Issue with Google Speech to Text API for audio files exceeding one minute

I’m attempting to transcribe an audio file with specific characteristics using the Google Speech to Text API. Here are the file details:

  1. Format: Raw Audio
  2. Sample Rate: 16000 Hz
  3. Bit Depth: 16
  4. Channel: Mono

I implemented the following Python code to generate the text:

request = api.speech().async_recognize(
    data={
        'configuration': {
            'format': 'LINEAR16',  # raw 16-bit signed little-endian samples
            'sample_rate_hertz': 16000,  # 16 kHz
            'language': 'en-US',  # BCP-47 language tag
        },
        'recording': {
            'uri':'gs://somebucket/audio.raw'
            }
        })
result = request.execute()
print(json.dumps(result))

The code seems to function correctly, but it appears that the transcription only processes one minute of audio, disregarding any additional content. Can anyone explain this issue?
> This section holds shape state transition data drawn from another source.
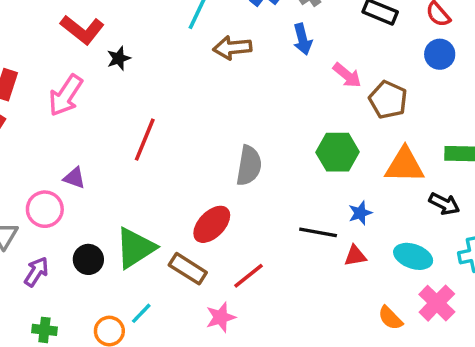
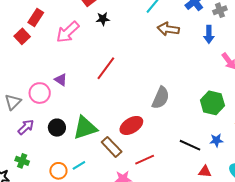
red triangle: (355, 256) -> (205, 172), moved

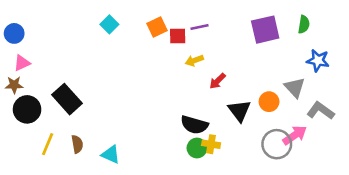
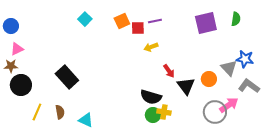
blue star: (318, 60) -> (245, 59), moved
red arrow: (218, 81) -> (169, 71), moved, turned -80
black rectangle: (67, 99) -> (67, 77), moved

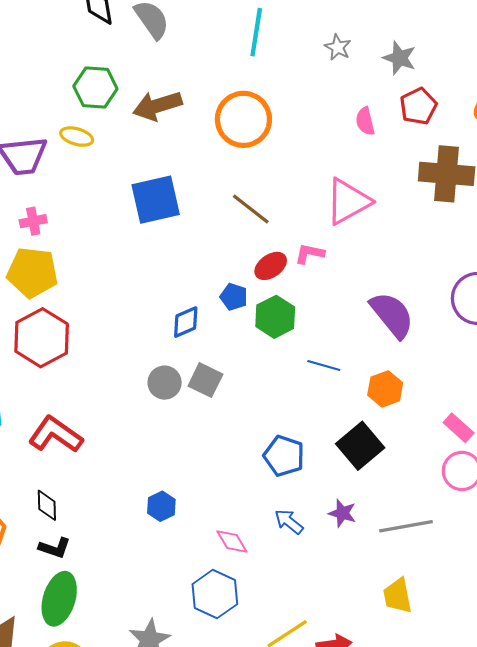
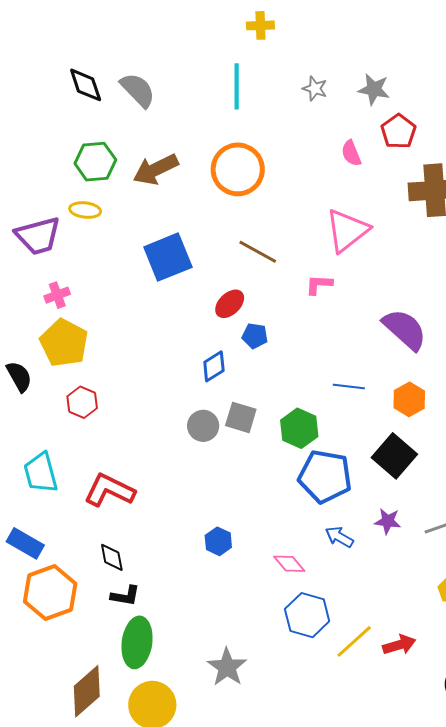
red ellipse: (271, 266) -> (230, 304), moved
yellow pentagon: (32, 272) -> (64, 343), turned 30
green hexagon: (275, 317) -> (299, 428), moved
red hexagon: (42, 338) -> (82, 402), size x0.6
blue pentagon: (284, 456) -> (325, 476), size x1.4
blue hexagon: (215, 594) -> (307, 615), moved

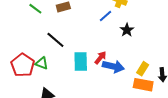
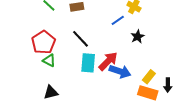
black line: (55, 40) -> (80, 39), moved
red arrow: (100, 58) -> (108, 61), size x1.5
red pentagon: (23, 65) -> (43, 42), moved

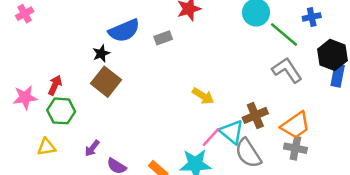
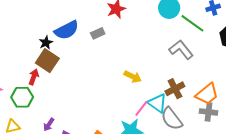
black star: (101, 53) -> (46, 43), moved
gray L-shape: (287, 70) -> (181, 50), moved
brown square: (106, 82) -> (47, 61), moved
red arrow: (55, 85) -> (34, 77), moved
I encountered a similar problem where longer audio files were getting cut short. The crux of the issue might relate to the specific limits on audio duration enforced by the API. Google’s Speech-to-Text API imposes certain restrictions on maximum audio lengths for synchronous and asynchronous requests. While synchronous requests have a short duration limit, asynchronous requests should handle files longer than a minute without trimming. Make sure you are really using asynchronous processing. Moreover, check if your bucket permissions or a temporary network blip could be affecting the complete upload of the audio file.